I would like you to output every record below exactly, apart from the pictures.

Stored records
● ● ●

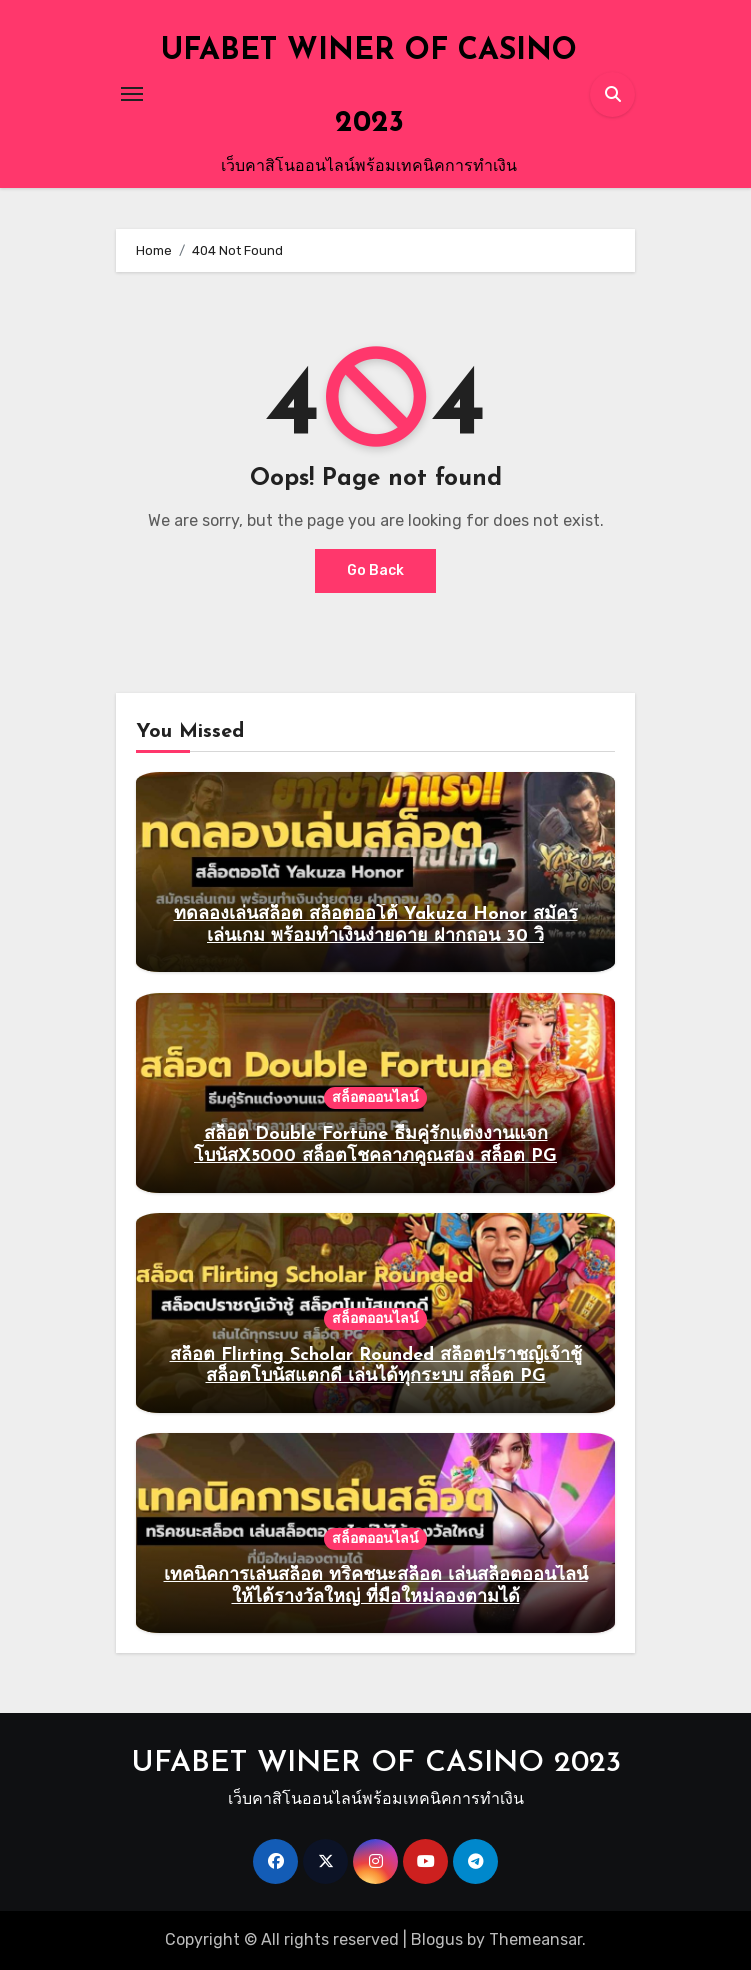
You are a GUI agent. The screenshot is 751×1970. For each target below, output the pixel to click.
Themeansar (535, 1939)
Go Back (375, 570)
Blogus (437, 1939)
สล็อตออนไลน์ (375, 1097)
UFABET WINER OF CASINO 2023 (376, 1763)
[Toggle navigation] (132, 94)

● ● ●

RESPONSE TO THE EXERCISE
You are a GUI agent. The screenshot is 751×1970. For each target below, output the pixel to click.
Themeansar (535, 1939)
Go Back (375, 570)
Blogus (437, 1939)
สล็อตออนไลน์ (375, 1097)
UFABET WINER OF CASINO 2023 (376, 1763)
[Toggle navigation] (132, 94)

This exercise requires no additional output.